## TASK REQUIREMENTS
Report, from the records below, every line where the word "each" appears.

** EXCERPTED RECORDS follows **

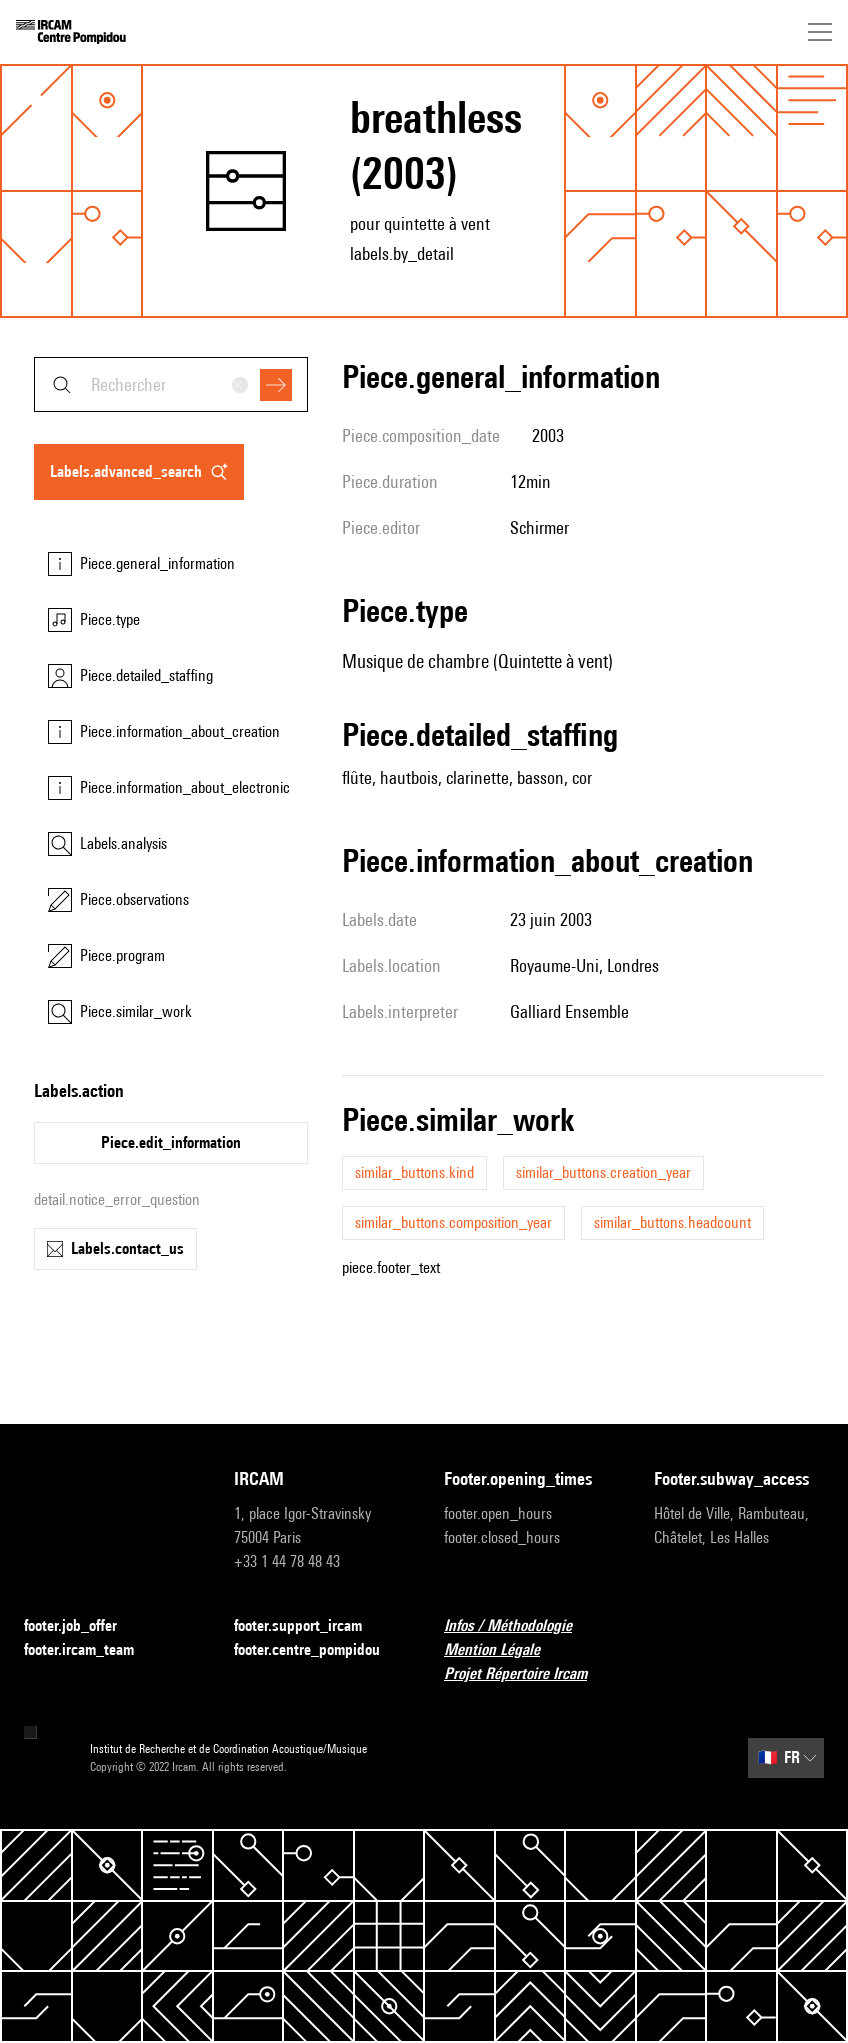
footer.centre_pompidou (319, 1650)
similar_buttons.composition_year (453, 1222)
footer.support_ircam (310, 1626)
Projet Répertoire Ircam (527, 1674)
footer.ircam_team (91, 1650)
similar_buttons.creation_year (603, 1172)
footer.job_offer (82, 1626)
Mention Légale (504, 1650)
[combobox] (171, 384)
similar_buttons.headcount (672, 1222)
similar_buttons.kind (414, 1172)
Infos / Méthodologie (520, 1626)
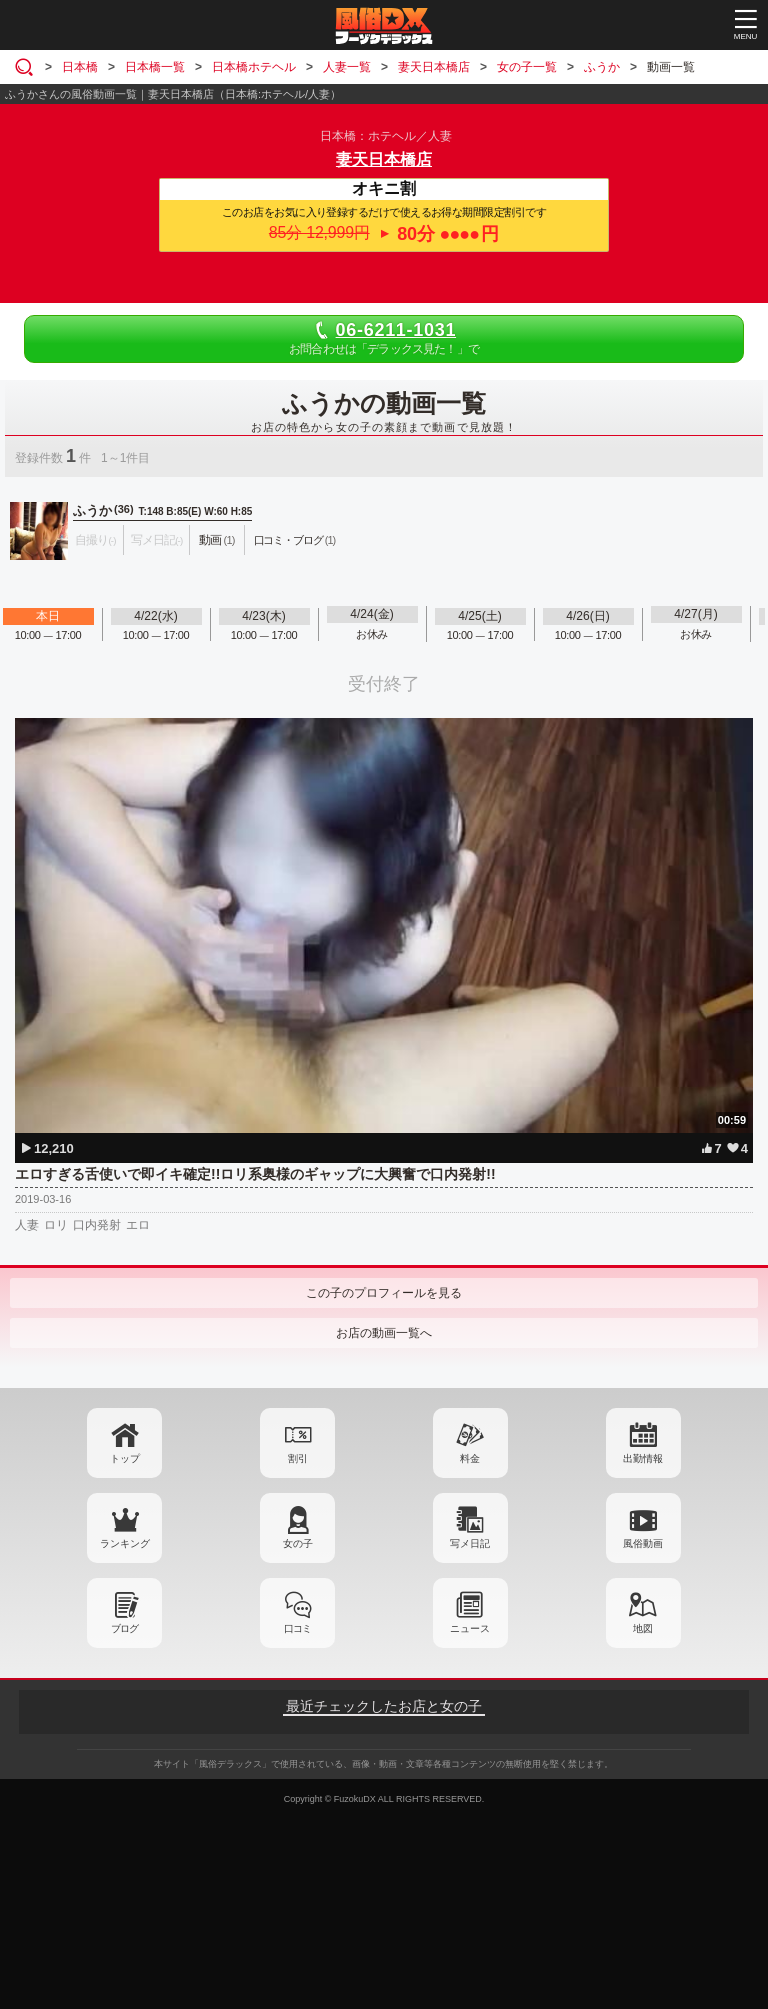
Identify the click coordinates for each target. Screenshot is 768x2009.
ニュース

** End of EXCERPTED RECORDS **
** EXCERPTED RECORDS follows **

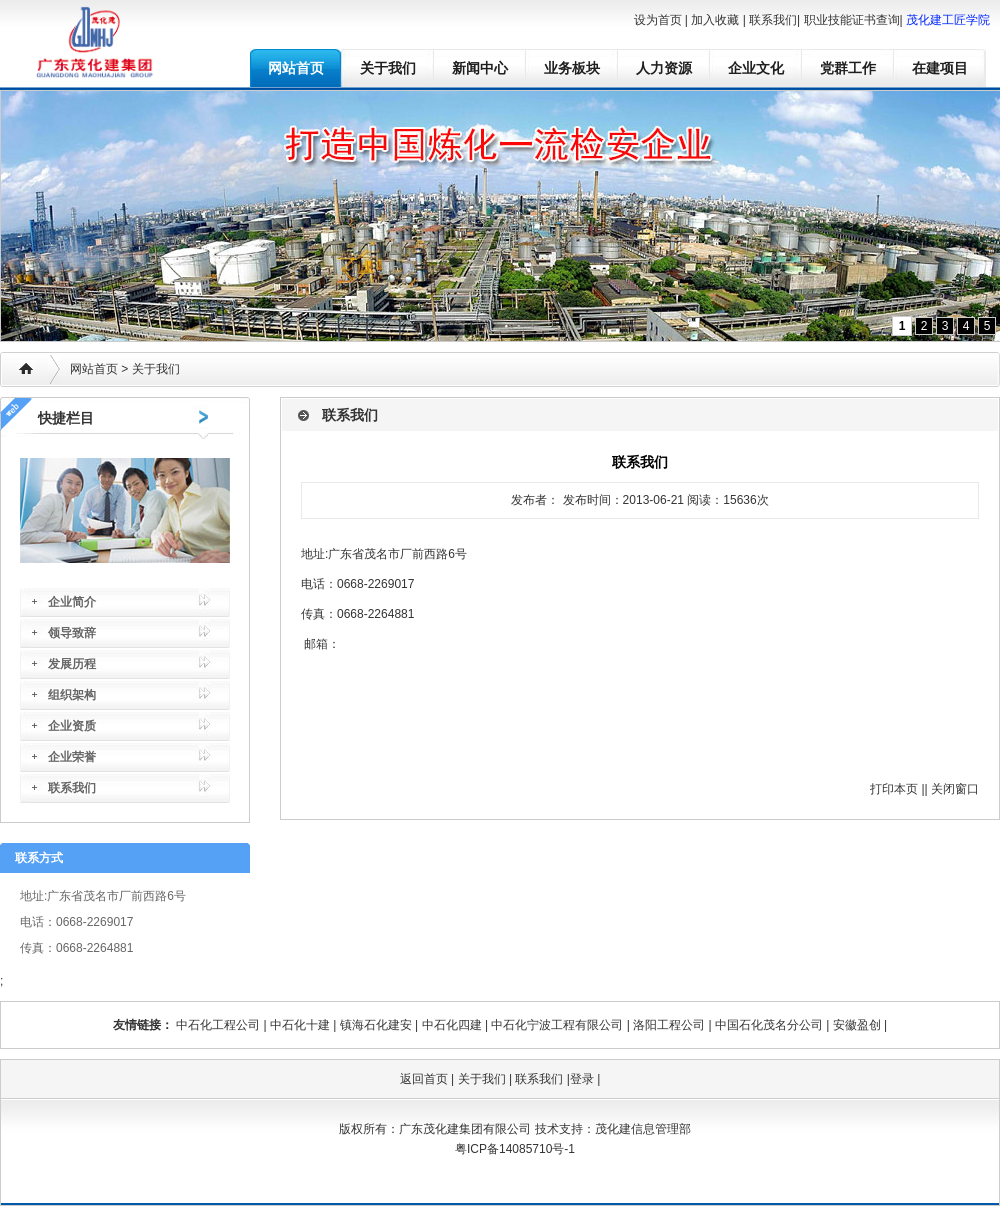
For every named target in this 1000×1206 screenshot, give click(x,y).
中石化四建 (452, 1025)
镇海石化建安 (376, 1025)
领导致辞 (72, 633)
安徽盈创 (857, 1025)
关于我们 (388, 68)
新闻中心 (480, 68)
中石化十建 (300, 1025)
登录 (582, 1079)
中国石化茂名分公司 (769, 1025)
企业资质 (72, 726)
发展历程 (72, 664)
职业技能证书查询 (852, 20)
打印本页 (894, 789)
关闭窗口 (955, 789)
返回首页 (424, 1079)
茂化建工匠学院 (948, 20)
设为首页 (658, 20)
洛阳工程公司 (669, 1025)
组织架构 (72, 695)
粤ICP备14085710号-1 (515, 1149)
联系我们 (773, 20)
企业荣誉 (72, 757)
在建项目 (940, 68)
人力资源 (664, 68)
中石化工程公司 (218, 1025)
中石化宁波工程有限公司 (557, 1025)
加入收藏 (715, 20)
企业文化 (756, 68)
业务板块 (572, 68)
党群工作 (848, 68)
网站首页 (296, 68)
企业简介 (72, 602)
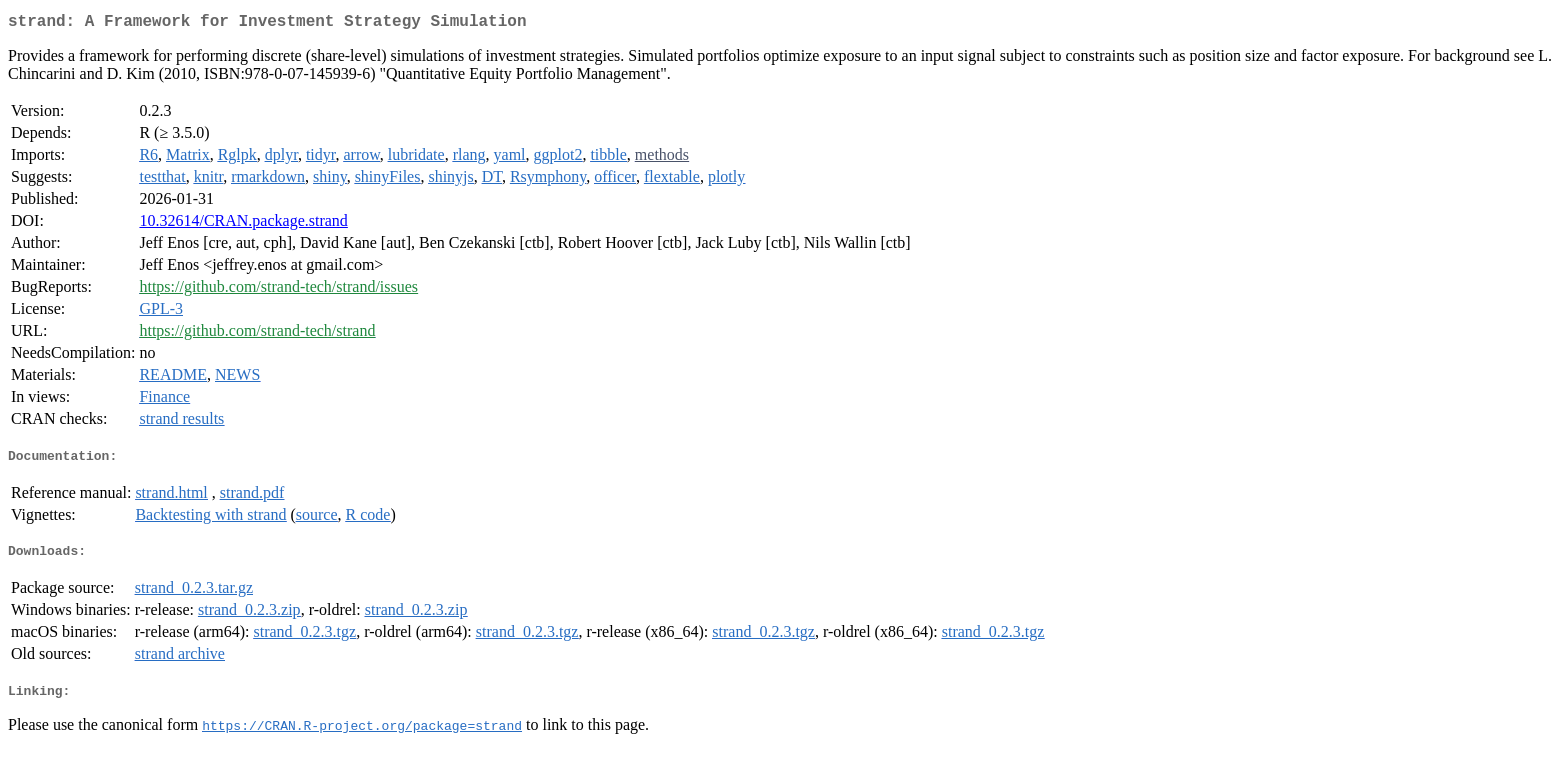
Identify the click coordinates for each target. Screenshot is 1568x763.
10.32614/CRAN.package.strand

** End of EXCERPTED RECORDS **

## REPLY
Identify the click coordinates for each target. Screenshot is 768x2009.
Identify the click coordinates for each target. Screenshot is 1568x763.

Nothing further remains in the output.